[Material shown Boundary: Start]

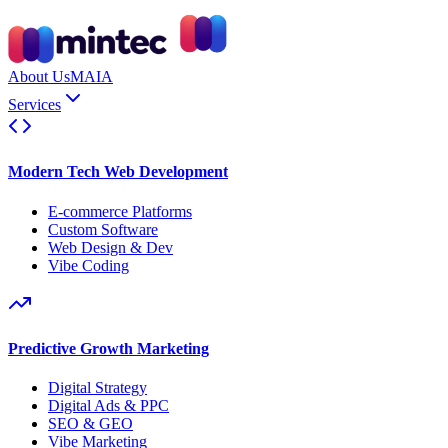
About Us
MAIA
Services
Modern Tech Web Development
E-commerce Platforms
Custom Software
Web Design & Dev
Vibe Coding
Predictive Growth Marketing
Digital Strategy
Digital Ads & PPC
SEO & GEO
Vibe Marketing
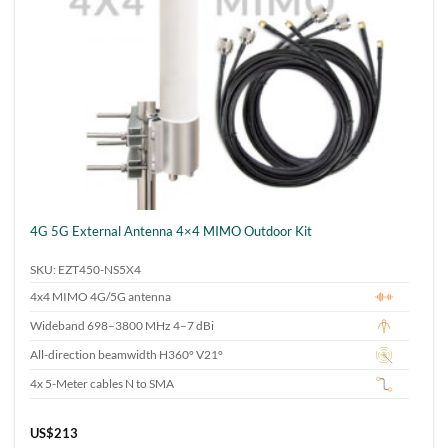
4G 5G External Antenna 4×4 MIMO Outdoor Kit
SKU: EZT450-NS5X4
4x4 MIMO 4G/5G antenna
Wideband 698–3800 MHz 4–7 dBi
All-direction beamwidth H360° V21°
4x 5-Meter cables N to SMA
US$
213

[Material shown Boundary: End]

*Task brief*. Output exactly the lines from the one containing "Modern Tech Web Development" through the last line of the records above, both included, and leave out the pictures.

*Reply*.
Modern Tech Web Development
E-commerce Platforms
Custom Software
Web Design & Dev
Vibe Coding
Predictive Growth Marketing
Digital Strategy
Digital Ads & PPC
SEO & GEO
Vibe Marketing
4G 5G External Antenna 4×4 MIMO Outdoor Kit
SKU: EZT450-NS5X4
4x4 MIMO 4G/5G antenna
Wideband 698–3800 MHz 4–7 dBi
All-direction beamwidth H360° V21°
4x 5-Meter cables N to SMA
US$
213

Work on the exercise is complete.